[DATA FOR THIS TASK — start]

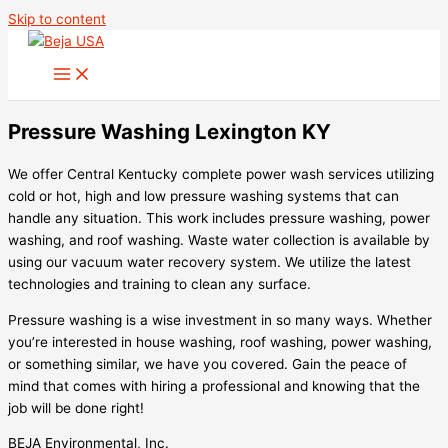
Skip to content
Pressure Washing Lexington KY
We offer Central Kentucky complete power wash services utilizing
cold or hot, high and low pressure washing systems that can
handle any situation. This work includes pressure washing, power
washing, and roof washing. Waste water collection is available by
using our vacuum water recovery system. We utilize the latest
technologies and training to clean any surface.
Pressure washing is a wise investment in so many ways. Whether
you’re interested in house washing, roof washing, power washing,
or something similar, we have you covered. Gain the peace of
mind that comes with hiring a professional and knowing that the
job will be done right!
BEJA Environmental, Inc.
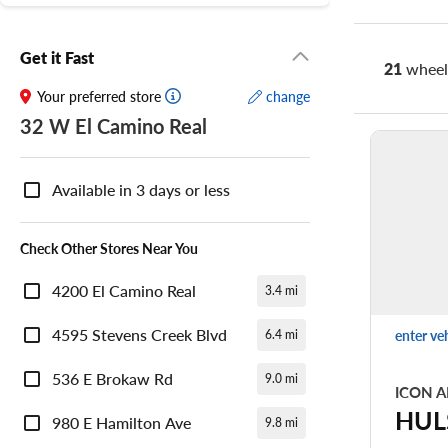
Get it Fast
21
wheel 
Your preferred store
change
32 W El Camino Real
Nearby
Store
Available in 3 days or less
Availability
Check Other Stores Near You
4200 El Camino Real
3.4 mi
4595 Stevens Creek Blvd
enter ve
6.4 mi
536 E Brokaw Rd
9.0 mi
ICON A
HUL
980 E Hamilton Ave
9.8 mi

[DATA FOR THIS TASK — finish]

_AIM OF THE EXERCISE_
I need each line from the listing where the word "Real" occurs.

_YOUR SOLUTION_
32 W El Camino Real
4200 El Camino Real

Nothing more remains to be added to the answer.